┌──

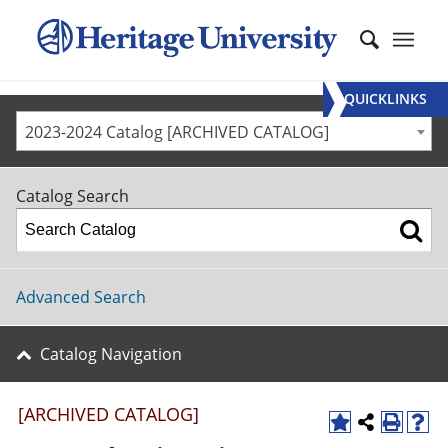
QUICKLINKS
2023-2024 Catalog [ARCHIVED CATALOG]
Catalog Search
Advanced Search
Catalog Navigation
[ARCHIVED CATALOG]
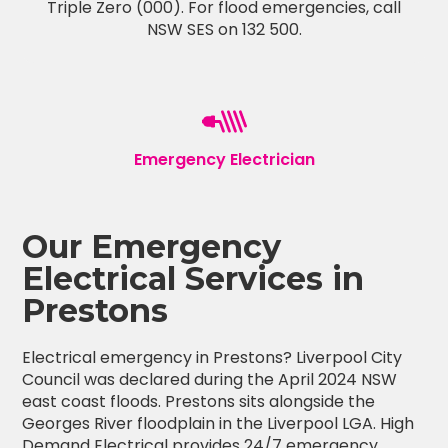
Triple Zero (000). For flood emergencies, call
NSW SES on 132 500.
Emergency Electrician
Our Emergency
Electrical Services in
Prestons
Electrical emergency in Prestons? Liverpool City
Council was declared during the April 2024 NSW
east coast floods. Prestons sits alongside the
Georges River floodplain in the Liverpool LGA. High
Demand Electrical provides 24/7 emergency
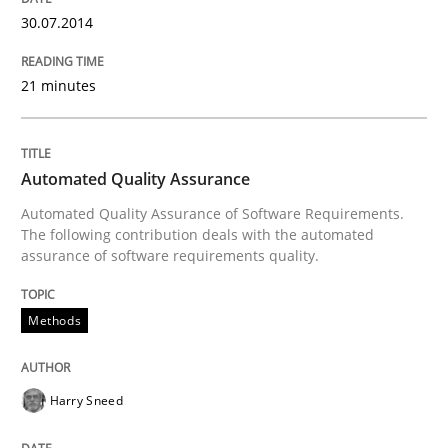
30.07.2014
Requirements Reuse with the PABRE Framework
21 minutes
Written by
Cristina Palomares
Carme Quer
Xavier Franch
Automated Quality Assurance
30. January 2014 · 22 minutes read
Automated Quality Assurance of Software Requirements.
The following contribution deals with the automated
READ ARTICLE
assurance of software requirements quality.
Methods
Methods
Practice
Harry Sneed
Innovation Arena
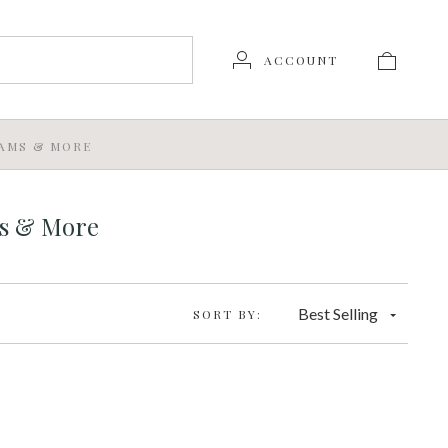
ACCOUNT
JAMS & MORE
ms & More
Best Selling
SORT BY:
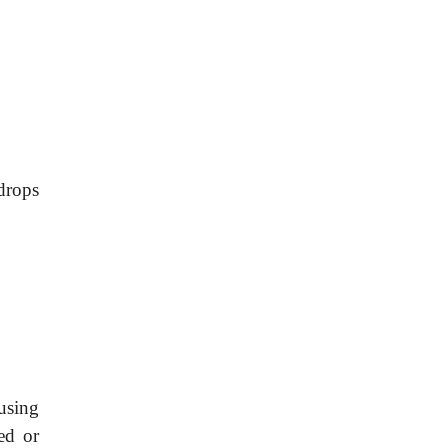
drops
using
ed or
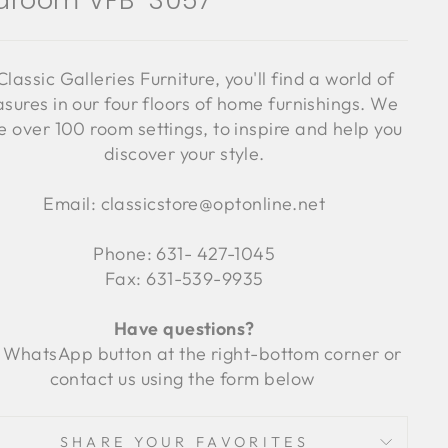
droom VFB-3057
Classic Galleries Furniture, you'll find a world of
asures in our four floors of home furnishings. We
 over 100 room settings, to inspire and help you
discover your style.
Email: classicstore@optonline.net
Phone: 631- 427-1045
Fax: 631-539-9935
Have questions?
 WhatsApp button at the right-bottom corner or
contact us using the form below
SHARE YOUR FAVORITES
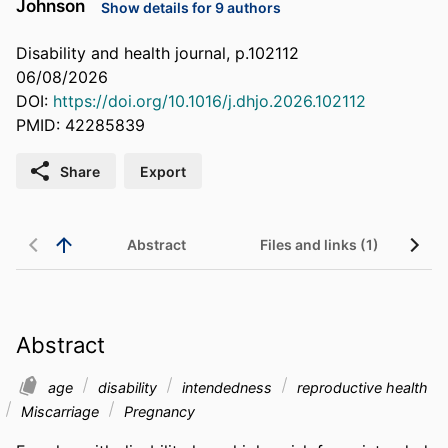
Johnson
Show details for 9 authors
Disability and health journal, p.102112
06/08/2026
DOI:
https://doi.org/10.1016/j.dhjo.2026.102112
PMID: 42285839
Share
Export
Abstract
Files and links (1)
Abstract
age
disability
intendedness
reproductive health
Miscarriage
Pregnancy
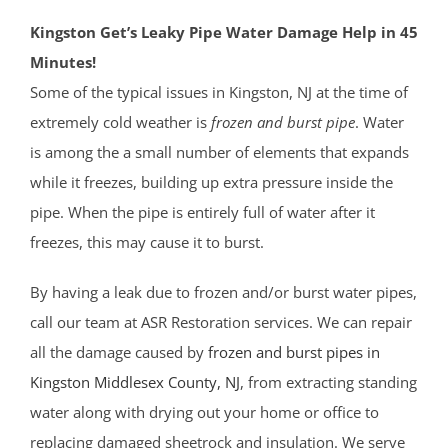
Kingston Get’s Leaky Pipe Water Damage Help in 45
Minutes!
Some of the typical issues in Kingston, NJ at the time of
extremely cold weather is
frozen and burst pipe
. Water
is among the a small number of elements that expands
while it freezes, building up extra pressure inside the
pipe. When the pipe is entirely full of water after it
freezes, this may cause it to burst.
By having a leak due to frozen and/or burst water pipes,
call our team at ASR Restoration services. We can repair
all the damage caused by
frozen and burst pipes in
Kingston
Middlesex County
, NJ
, from extracting standing
water along with drying out your home or office to
replacing damaged sheetrock and insulation. We serve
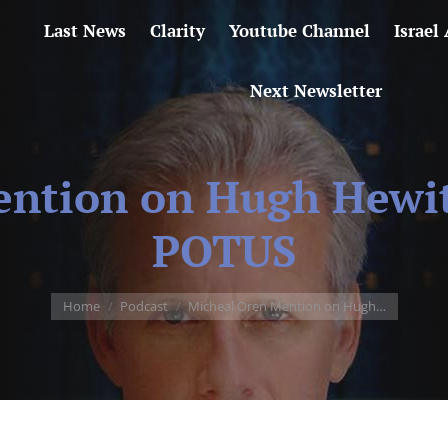
Last News
Clarity
Youtube Channel
Israel
Next Newsletter
ntion on Hugh Hewit
POTUS
You are here:
Home
Podcast
Micheal Oren Mention on Hugh…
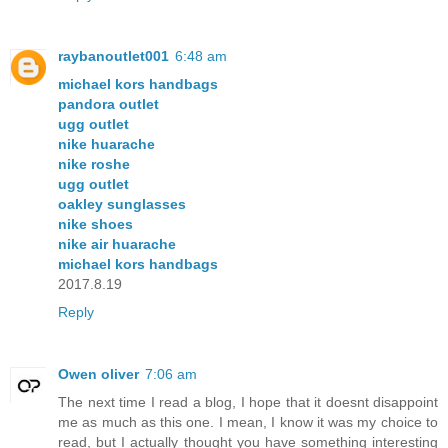
raybanoutlet001
6:48 am
michael kors handbags
pandora outlet
ugg outlet
nike huarache
nike roshe
ugg outlet
oakley sunglasses
nike shoes
nike air huarache
michael kors handbags
2017.8.19
Reply
Owen oliver
7:06 am
The next time I read a blog, I hope that it doesnt disappoint
me as much as this one. I mean, I know it was my choice to
read, but I actually thought you have something interesting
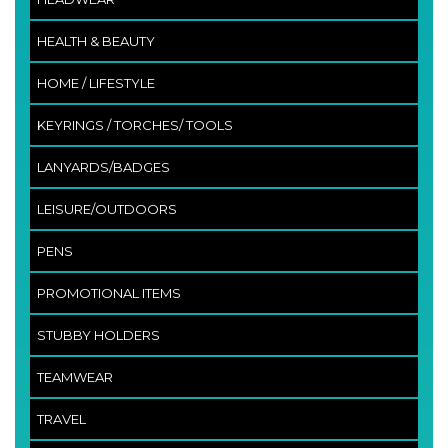
HEALTH & BEAUTY
HOME / LIFESTYLE
KEYRINGS / TORCHES/ TOOLS
LANYARDS/BADGES
LEISURE/OUTDOORS
PENS
PROMOTIONAL ITEMS
STUBBY HOLDERS
TEAMWEAR
TRAVEL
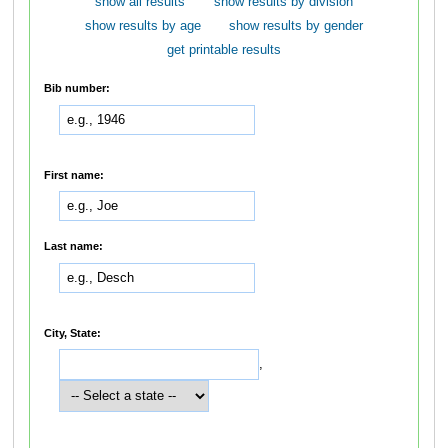
show all results
show results by division
show results by age
show results by gender
get printable results
Bib number:
First name:
Last name:
City, State:
,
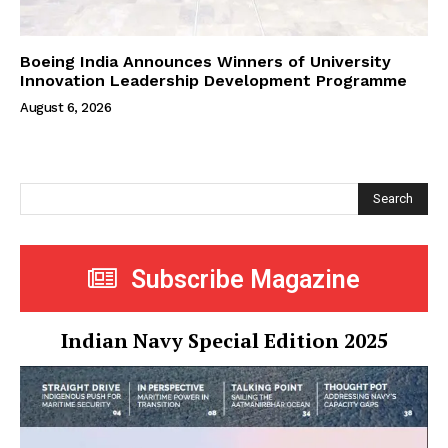
Boeing India Announces Winners of University
Innovation Leadership Development Programme
August 6, 2026
Search
Subscribe Magazine
Indian Navy Special Edition 2025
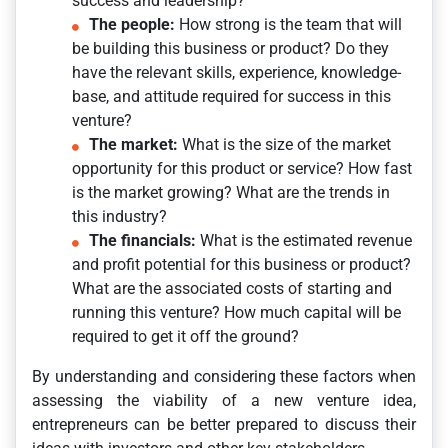
success and leadership?
The people:
How strong is the team that will
be building this business or product? Do they
have the relevant skills, experience, knowledge-
base, and attitude required for success in this
venture?
The market:
What is the size of the market
opportunity for this product or service? How fast
is the market growing? What are the trends in
this industry?
The financials:
What is the estimated revenue
and profit potential for this business or product?
What are the associated costs of starting and
running this venture? How much capital will be
required to get it off the ground?
By understanding and considering these factors when
assessing the viability of a new venture idea,
entrepreneurs can be better prepared to discuss their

└──

Assignment:
If an entry contains a picture, skip the picture and reproduce everything else exactly.

Answer to this problem:
QUICKLINKS
2023-2024 Catalog [ARCHIVED CATALOG]
Catalog Search
Advanced Search
Catalog Navigation
[ARCHIVED CATALOG]
Triple Zero (000). For flood emergencies, call
NSW SES on 132 500.
Emergency Electrician
Our Emergency
Electrical Services in
Prestons
Electrical emergency in Prestons? Liverpool City
Council was declared during the April 2024 NSW
east coast floods. Prestons sits alongside the
Georges River floodplain in the Liverpool LGA. High
Demand Electrical provides 24/7 emergency
30.07.2014
Requirements Reuse with the PABRE Framework
21 minutes
Written by
Cristina Palomares
Carme Quer
Xavier Franch
Automated Quality Assurance
30. January 2014 · 22 minutes read
Automated Quality Assurance of Software Requirements.
The following contribution deals with the automated
READ ARTICLE
assurance of software requirements quality.
Methods
Methods
Practice
Harry Sneed
Innovation Arena
ACCOUNT
JAMS & MORE
ms & More
Best Selling
SORT BY:
drops
using
ed or
droom VFB-3057
Classic Galleries Furniture, you'll find a world of
asures in our four floors of home furnishings. We
 over 100 room settings, to inspire and help you
discover your style.
Email: classicstore@optonline.net
Phone: 631- 427-1045
Fax: 631-539-9935
Have questions?
 WhatsApp button at the right-bottom corner or
contact us using the form below
SHARE YOUR FAVORITES
Johnson
Show details for 9 authors
Disability and health journal, p.102112
06/08/2026
DOI:
https://doi.org/10.1016/j.dhjo.2026.102112
PMID: 42285839
Share
Export
Abstract
Files and links (1)
Abstract
age
disability
intendedness
reproductive health
Miscarriage
Pregnancy
Kingston Get’s Leaky Pipe Water Damage Help in 45
Minutes!
Some of the typical issues in Kingston, NJ at the time of
extremely cold weather is
frozen and burst pipe
. Water
is among the a small number of elements that expands
while it freezes, building up extra pressure inside the
pipe. When the pipe is entirely full of water after it
freezes, this may cause it to burst.
By having a leak due to frozen and/or burst water pipes,
call our team at ASR Restoration services. We can repair
all the damage caused by
frozen and burst pipes in
Kingston
Middlesex County
, NJ
, from extracting standing
water along with drying out your home or office to
replacing damaged sheetrock and insulation. We serve
Last News
Clarity
Youtube Channel
Israel
Next Newsletter
ntion on Hugh Hewit
POTUS
You are here:
Home
Podcast
Micheal Oren Mention on Hugh…
raybanoutlet001
6:48 am
michael kors handbags
pandora outlet
ugg outlet
nike huarache
nike roshe
ugg outlet
oakley sunglasses
nike shoes
nike air huarache
michael kors handbags
2017.8.19
Reply
Owen oliver
7:06 am
The next time I read a blog, I hope that it doesnt disappoint
me as much as this one. I mean, I know it was my choice to
read, but I actually thought you have something interesting
HEALTH & BEAUTY
HOME / LIFESTYLE
KEYRINGS / TORCHES/ TOOLS
LANYARDS/BADGES
LEISURE/OUTDOORS
PENS
PROMOTIONAL ITEMS
STUBBY HOLDERS
TEAMWEAR
TRAVEL
show all results
show results by division
show results by age
show results by gender
get printable results
Bib number:
First name:
Last name:
City, State:
,
Boeing India Announces Winners of University
Innovation Leadership Development Programme
August 6, 2026
Search
Subscribe Magazine
Indian Navy Special Edition 2025
success and leadership?
The people:
How strong is the team that will
be building this business or product? Do they
have the relevant skills, experience, knowledge-
base, and attitude required for success in this
venture?
The market:
What is the size of the market
opportunity for this product or service? How fast
is the market growing? What are the trends in
this industry?
The financials:
What is the estimated revenue
and profit potential for this business or product?
What are the associated costs of starting and
running this venture? How much capital will be
required to get it off the ground?
By understanding and considering these factors when
assessing the viability of a new venture idea,
entrepreneurs can be better prepared to discuss their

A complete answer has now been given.